Super PACs aren't just for federal contests such as those for president and Congress, and the 2013 elections are certain to prove it. Millions of dollars in super PAC money are expected to flow down to high-profile races for governor and mayor across the United States.
One likely target of the cash: The battle for mayor of New York City.
The current mayor, Michael Bloomberg, has launched his own super PAC called Independence USA and has indicated he is willing to spend millions on trying to influence the contest to replace him in 2013. Bloomberg, a moderate Republican, is one of the wealthiest men in America and spent more than $100 million of his own money winning a third and final term.

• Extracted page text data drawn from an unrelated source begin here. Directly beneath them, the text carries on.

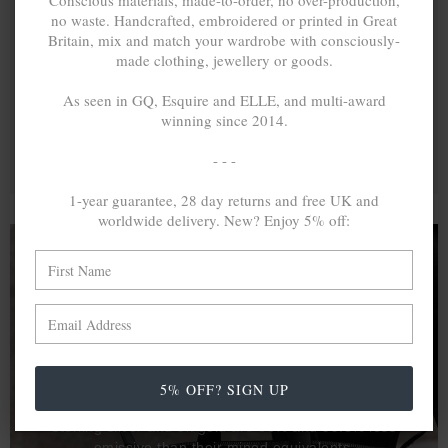
Conscious materials, made-to-order, no over-production,
no waste. Handcrafted, embroidered or printed in Great
Britain, mix and match your wardrobe with consciously-
made clothing, jewellery or goods.
As seen in GQ, Esquire and ELLE, and multi-award
winning since 2014.
- - -
1-year guarantee, 28 day returns and free UK and
worldwide delivery. New? Enjoy 5% off:
A MINED SILVER ITEM PRODUCES 300
g
OF GREENHOUSE GASES. THE SAME IF
RECYCLED? ...4
g
In calculating the vast greenhouse gas emission
5% OFF? SIGN UP
differences with global production volumes, recycled .925
sterling silver and 9k gold are 86% and 99.8% less
emissive than their mined equivalents.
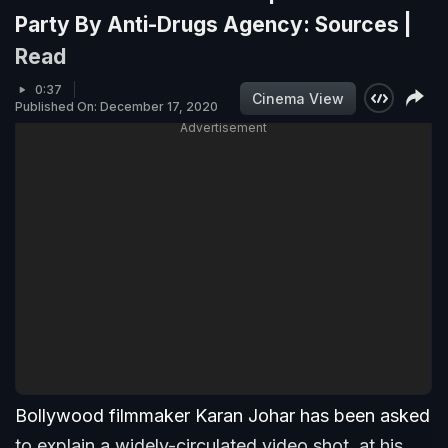
Party By Anti-Drugs Agency: Sources |
Read
0:37
Cinema View
Published On: December 17, 2020
Advertisement
Bollywood filmmaker Karan Johar has been asked
to explain a widely-circulated video shot, at his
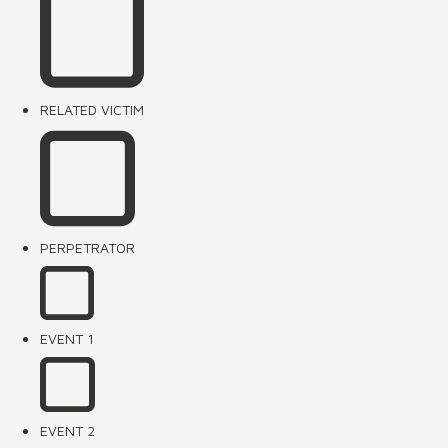
RELATED VICTIM
PERPETRATOR
EVENT 1
EVENT 2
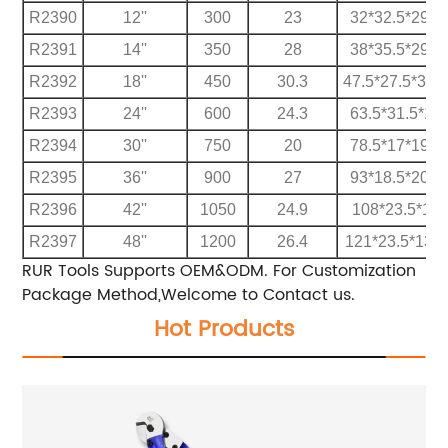
R2390
12''
300
23
32*32.5*29.5
R2391
14''
350
28
38*35.5*29.5
R2392
18''
450
30.3
47.5*27.5*32.
R2393
24''
600
24.3
63.5*31.5*17
R2394
30''
750
20
78.5*17*19.5
R2395
36''
900
27
93*18.5*20.5
R2396
42''
1050
24.9
108*23.5*13
R2397
48''
1200
26.4
121*23.5*13.5
RUR Tools Supports OEM&ODM.
For Customization
Package Method,Welcome to Contact us.
Hot Products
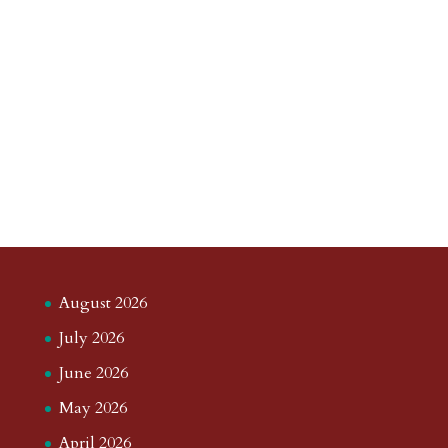
August 2026
July 2026
June 2026
May 2026
April 2026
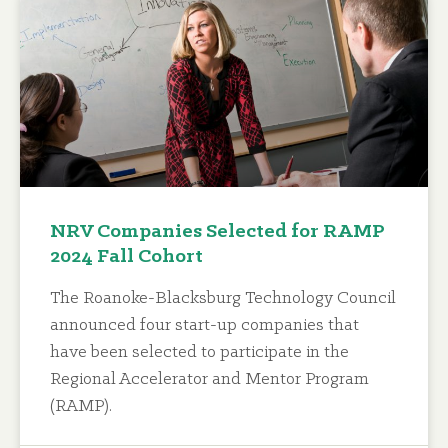
NRV Companies Selected for RAMP
2024 Fall Cohort
The Roanoke-Blacksburg Technology Council
announced four start-up companies that
have been selected to participate in the
Regional Accelerator and Mentor Program
(RAMP).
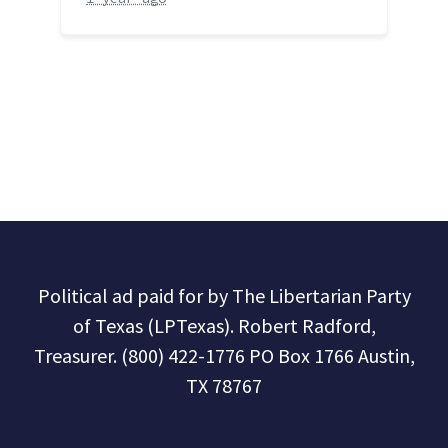
Political ad paid for by The Libertarian Party
of Texas (LPTexas). Robert Radford,
Treasurer. (800) 422-1776 PO Box 1766 Austin,
TX 78767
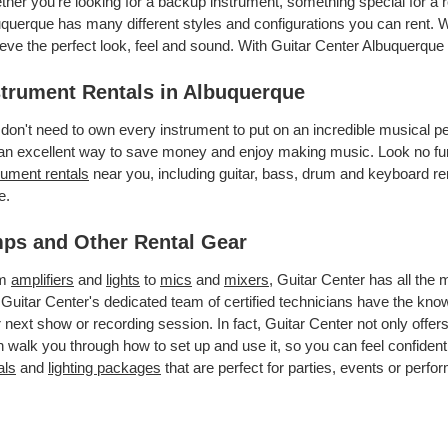
her you’re looking for a backup instrument, something special for a r
querque has many different styles and configurations you can rent. We
eve the perfect look, feel and sound. With Guitar Center Albuquerque
strument Rentals in Albuquerque
don't need to own every instrument to put on an incredible musical
an excellent way to save money and enjoy making music. Look no fur
rument rentals
near you, including guitar, bass, drum and keyboard ren
e.
ps and Other Rental Gear
om
amplifiers
and
lights
to
mics
and
mixers
, Guitar Center has all the
 Guitar Center's dedicated team of certified technicians have the kno
 next show or recording session. In fact, Guitar Center not only offer
 walk you through how to set up and use it, so you can feel confident
als
and
lighting packages
that are perfect for parties, events or perfor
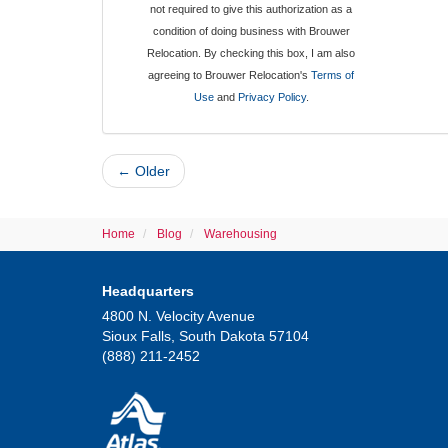
not required to give this authorization as a
condition of doing business with Brouwer
Relocation. By checking this box, I am also
agreeing to Brouwer Relocation's
Terms of
Use
and
Privacy Policy
.
← Older
Home
Blog
Warehousing
Headquarters
4800 N. Velocity Avenue
Sioux Falls, South Dakota 57104
(888) 211-2452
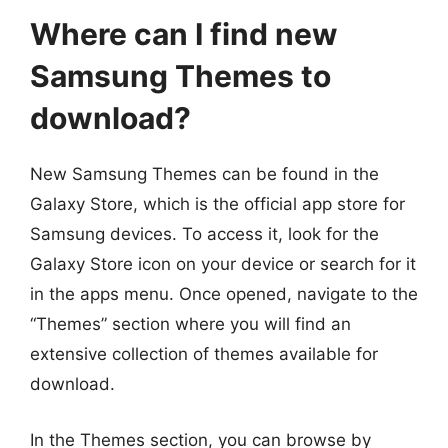
Where can I find new
Samsung Themes to
download?
New Samsung Themes can be found in the
Galaxy Store, which is the official app store for
Samsung devices. To access it, look for the
Galaxy Store icon on your device or search for it
in the apps menu. Once opened, navigate to the
“Themes” section where you will find an
extensive collection of themes available for
download.
In the Themes section, you can browse by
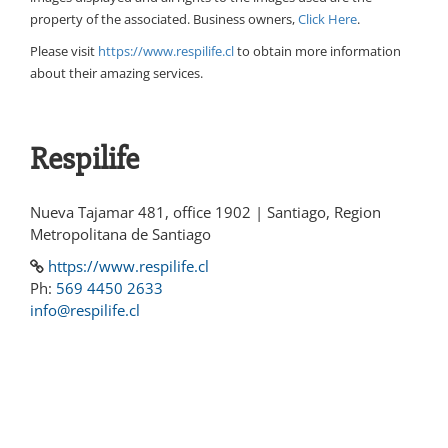
property of the associated. Business owners,
Click Here
.
Please visit
https://www.respilife.cl
to obtain more information
about their amazing services.
Respilife
Nueva Tajamar 481, office 1902 | Santiago, Region
Metropolitana de Santiago
https://www.respilife.cl
Ph:
569 4450 2633
info@respilife.cl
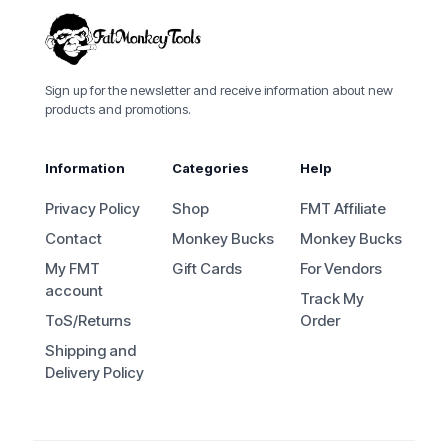
Sign up for the newsletter and receive information about new
products and promotions.
Information
Categories
Help
Privacy Policy
Shop
FMT Affiliate
Contact
Monkey Bucks
Monkey Bucks
My FMT
Gift Cards
For Vendors
account
Track My
ToS/Returns
Order
Shipping and
Delivery Policy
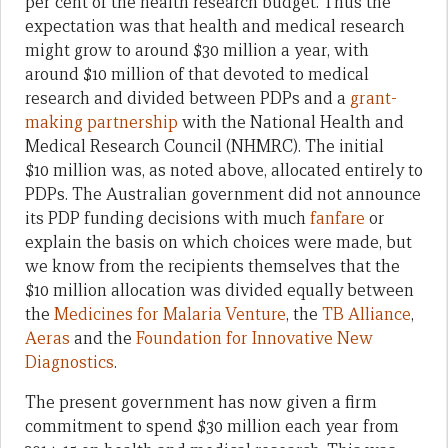
per cent of the health research budget. Thus the
expectation was that health and medical research
might grow to around $30 million a year, with
around $10 million of that devoted to medical
research and divided between PDPs and a
grant-
making partnership
with the National Health and
Medical Research Council (NHMRC). The initial
$10 million was, as noted above, allocated entirely to
PDPs. The Australian government did not announce
its PDP funding decisions with much
fanfare
or
explain the basis on which choices were made, but
we know from the recipients themselves that the
$10 million allocation was divided equally between
the
Medicines for Malaria Venture
, the
TB Alliance
,
Aeras
and the
Foundation for Innovative New
Diagnostics
.
The present government has now given a firm
commitment to spend $30 million each year from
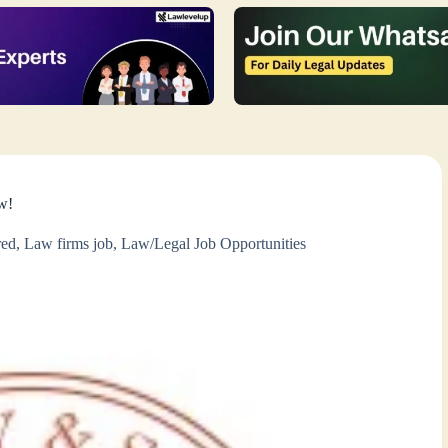
w!
red
,
Law firms job
,
Law/Legal Job Opportunities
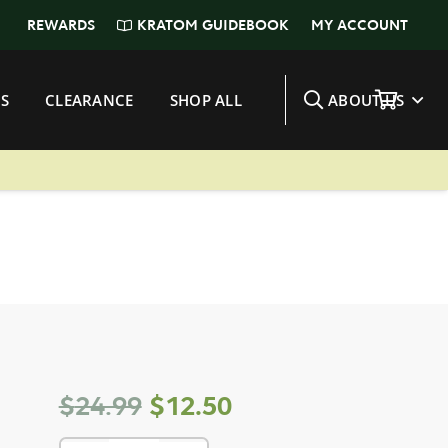
KRATOM GUIDEBOOK
REWARDS
MY ACCOUNT
S
CLEARANCE
SHOP ALL
ABOUT US
Original
Current
$
24.99
$
12.50
price
price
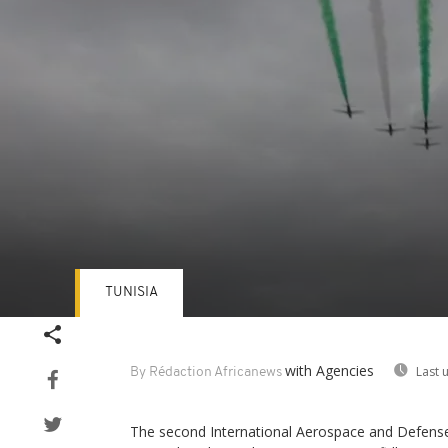
TUNISIA
Volume
90%
with Agencies
Last 
By Rédaction Africanews
The second International Aerospace and Defense 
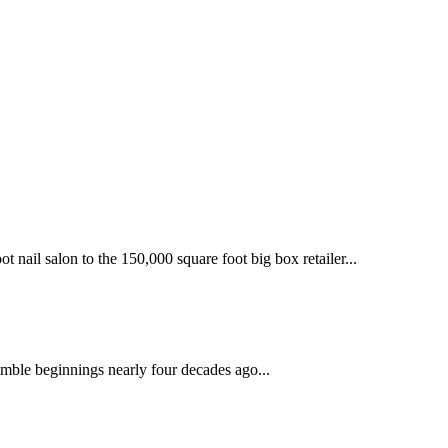
 nail salon to the 150,000 square foot big box retailer...
mble beginnings nearly four decades ago...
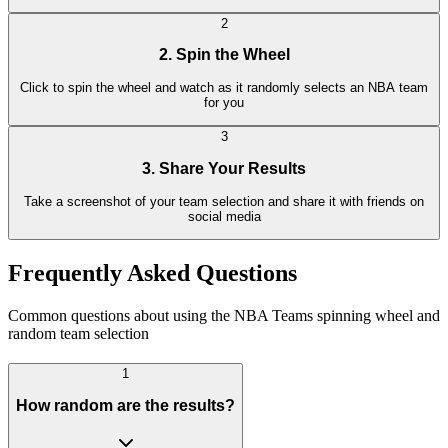
2
2. Spin the Wheel
Click to spin the wheel and watch as it randomly selects an NBA team
for you
3
3. Share Your Results
Take a screenshot of your team selection and share it with friends on
social media
Frequently Asked Questions
Common questions about using the NBA Teams spinning wheel and
random team selection
1
How random are the results?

"On issues like guns and education, Mike Bloomberg is poised to play an even bigger role in advancing a mainstream agenda and influencing elections," Howard Wolfson, a top aide to Bloomberg, told The Washington Post.
Super PAC spending is permitted to reach down into state and local elections. In the summer of 2012, the U.S. Supreme Court overturned a Montana Supreme Court decision that had upheld that state's own century-old law limiting campaign spending by corporations. The decision meant the Citizens United ruling, which led to the creation of super PACs, applies not only to spending on federal elections, but contests at the state level such as governor and legislature as well.
Other like targets for super PAC spending in 2013 include races for governor in New Jersey, where Chris Christie is expected to run again, and Virginia.
If you thought the end of the 2012 presidential election campaign brought a temporary cease-fire in super PAC spending, think again.
We've only seen the beginning of big money's influence.